Pensar e pensar

0
130

Não é possível responder aos acontecimentos negativos diários sem antes pensar, pensar muito. A precipitação em querer resolver a questão nos empurra para um despenhadeiro. Quem sabe, após uma reflexão madura e responsável, consigamos tornar menor o problema que nos angustia. Não há certeza absoluta de que vamos resolver todos os problemas, mas há certeza, sim, de que a maioria será satisfeita com providências inteligentes.

Nós somos criaturas inteligentes! Ou não? Num primeiro momento, parece que o céu virá abaixo, há uma tempestade de incertezas que nos atormentam.

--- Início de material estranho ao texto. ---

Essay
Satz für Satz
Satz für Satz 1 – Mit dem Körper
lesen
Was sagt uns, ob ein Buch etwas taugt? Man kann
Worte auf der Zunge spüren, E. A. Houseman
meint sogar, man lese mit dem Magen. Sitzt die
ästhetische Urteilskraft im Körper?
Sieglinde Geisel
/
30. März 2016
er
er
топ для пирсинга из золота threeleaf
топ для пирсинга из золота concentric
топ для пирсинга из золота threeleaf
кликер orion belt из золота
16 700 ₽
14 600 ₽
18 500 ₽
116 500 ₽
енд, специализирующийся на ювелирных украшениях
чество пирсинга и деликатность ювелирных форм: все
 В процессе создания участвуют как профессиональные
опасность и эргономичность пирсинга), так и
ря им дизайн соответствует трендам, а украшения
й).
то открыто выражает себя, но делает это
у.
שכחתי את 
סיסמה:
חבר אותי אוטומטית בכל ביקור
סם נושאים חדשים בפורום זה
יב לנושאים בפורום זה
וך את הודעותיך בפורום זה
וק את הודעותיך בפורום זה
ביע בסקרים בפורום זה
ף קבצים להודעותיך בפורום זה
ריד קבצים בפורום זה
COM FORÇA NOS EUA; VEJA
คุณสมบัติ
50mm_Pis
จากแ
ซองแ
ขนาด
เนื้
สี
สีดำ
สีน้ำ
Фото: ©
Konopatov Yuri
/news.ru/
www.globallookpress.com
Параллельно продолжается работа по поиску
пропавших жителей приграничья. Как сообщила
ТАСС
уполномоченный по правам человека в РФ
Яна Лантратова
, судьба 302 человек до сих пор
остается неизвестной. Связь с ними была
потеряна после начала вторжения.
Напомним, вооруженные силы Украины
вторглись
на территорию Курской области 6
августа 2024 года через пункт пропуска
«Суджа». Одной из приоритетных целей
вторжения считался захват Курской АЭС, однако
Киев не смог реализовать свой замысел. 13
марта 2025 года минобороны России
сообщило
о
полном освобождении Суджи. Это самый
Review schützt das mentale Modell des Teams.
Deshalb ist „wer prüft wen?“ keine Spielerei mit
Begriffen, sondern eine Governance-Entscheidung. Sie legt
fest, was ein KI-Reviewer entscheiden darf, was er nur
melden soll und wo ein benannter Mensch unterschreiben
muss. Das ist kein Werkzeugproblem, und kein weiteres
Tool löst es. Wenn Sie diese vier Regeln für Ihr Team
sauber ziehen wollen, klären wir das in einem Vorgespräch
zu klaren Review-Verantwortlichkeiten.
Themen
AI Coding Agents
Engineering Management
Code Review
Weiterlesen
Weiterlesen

De tal forma nos tornamos pequenos e frágeis, sem condições de esboçar uma reação eficiente diante da adversidade.

O temor é maior que o problema que nos desafia. De dinheiro. Familiar. De negócio. De trabalho. Enfim, essas coisas com as quais convivemos em nossa existência.

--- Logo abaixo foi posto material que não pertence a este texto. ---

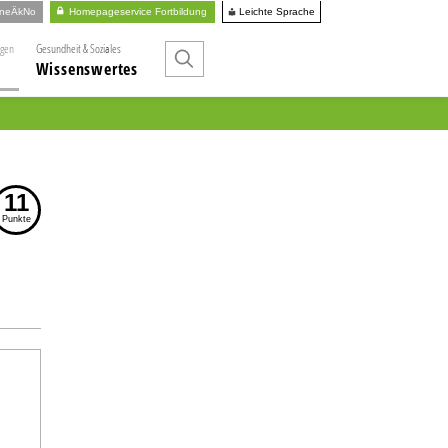
Leichte Sprache
ineÄkNo
Homepageservice Fortbildung
ngen
Gesundheit & Soziales
Wissenswertes
11
Punkte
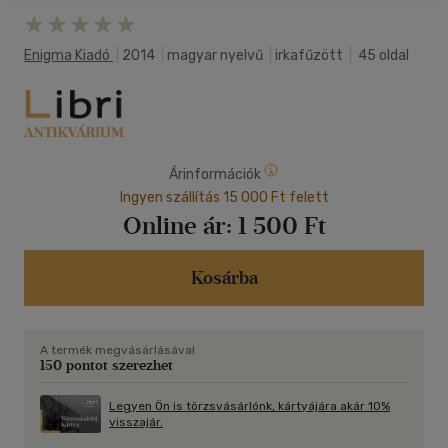
Enigma Kiadó
|
2014
|
magyar nyelvű
|
irkafűzött
|
45 oldal
Árinformációk
Ingyen szállítás 15 000 Ft felett
Online ár:
1 500 Ft
Kosárba
A termék megvásárlásával
150 pontot szerezhet
Legyen Ön is törzsvásárlónk, kártyájára akár 10%
visszajár.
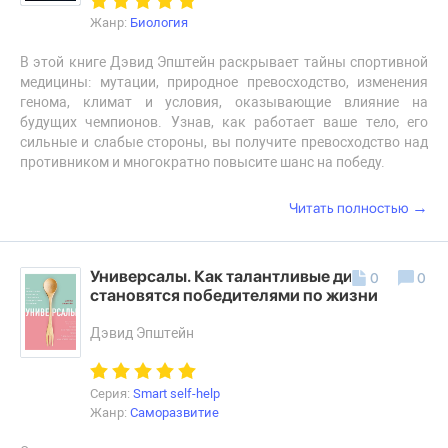
Жанр:
Биология
В этой книге Дэвид Эпштейн раскрывает тайны спортивной
медицины: мутации, природное превосходство, изменения
генома, климат и условия, оказывающие влияние на
будущих чемпионов. Узнав, как работает ваше тело, его
сильные и слабые стороны, вы получите превосходство над
противником и многократно повысите шанс на победу.
→
Читать полностью
Универсалы. Как талантливые дилетанты
0
0
становятся победителями по жизни
Дэвид Эпштейн
Серия:
Smart self-help
Жанр:
Саморазвитие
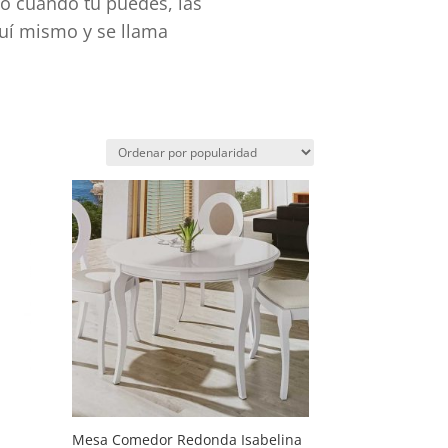
 o cuando tú puedes, las
quí mismo y se llama
Mesa Comedor Redonda Isabelina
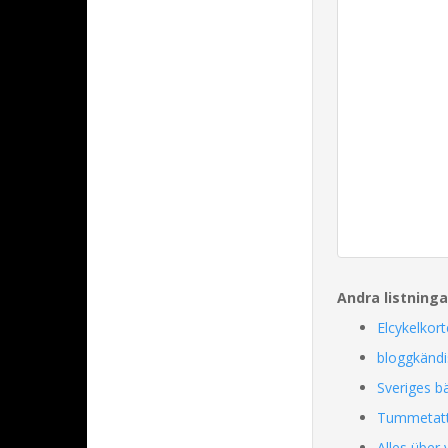
Andra listning
Elcykelkort
bloggkänd
Sveriges b
Tummetat
Alles über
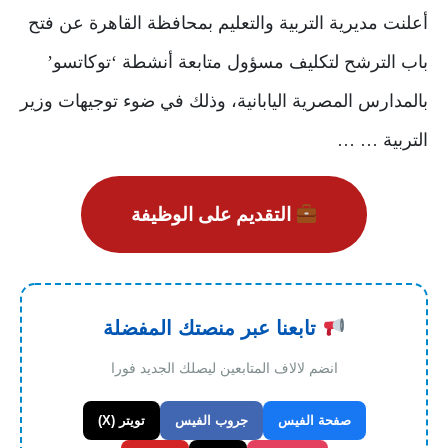
أعلنت مديرية التربية والتعليم بمحافظة القاهرة عن فتح
باب الترشح لتكليف مسؤول متابعة أنشطة ‘توكاتسو’
بالمدارس المصرية اليابانية، وذلك في ضوء توجيهات وزير
التربية … …
التقديم على الوظيفة
تابعنا عبر منصتك المفضلة
انضم لالاف المتابعين ليصلك الجديد فورا
صفحة الفيس
جروب الفيس
تويتر (X)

Os fortes vencem, deitam por terra os obstáculos, caminham para frente de cabeça erguida. E nós somos fortes. Verdadeiras muralhas humanas sem dar-nos conta da nossa capacidade.

Os fracos não conseguem contornar os caminhos espinhentos, pisam no solo com exagerada cautela e terminam por desistir de prosseguir sua jornada na vida.

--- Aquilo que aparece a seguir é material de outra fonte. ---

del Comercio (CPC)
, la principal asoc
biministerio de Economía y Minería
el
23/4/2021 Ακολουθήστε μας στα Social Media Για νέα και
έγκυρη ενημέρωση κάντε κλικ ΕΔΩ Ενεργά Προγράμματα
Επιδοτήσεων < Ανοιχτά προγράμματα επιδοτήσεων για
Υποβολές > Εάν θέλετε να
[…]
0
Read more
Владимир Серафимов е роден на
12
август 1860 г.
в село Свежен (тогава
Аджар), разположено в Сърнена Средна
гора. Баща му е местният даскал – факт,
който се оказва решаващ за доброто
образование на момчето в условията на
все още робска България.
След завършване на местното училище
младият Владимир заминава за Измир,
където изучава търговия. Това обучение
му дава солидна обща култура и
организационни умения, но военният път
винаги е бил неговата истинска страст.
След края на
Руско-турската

Pensar é salutar. Pensar muito antes de tomar uma determinada atitude para evitar uma consequência desagradável.

CANTO

É esperada com ansiedade a realização do Canto Missioneiro, tradicional encontro musical, com participação da região e do Estado.

Um festival que renova a cultura missioneira e que merece o incentivo das forças dinâmicas da sociedade, principalmente do poder público.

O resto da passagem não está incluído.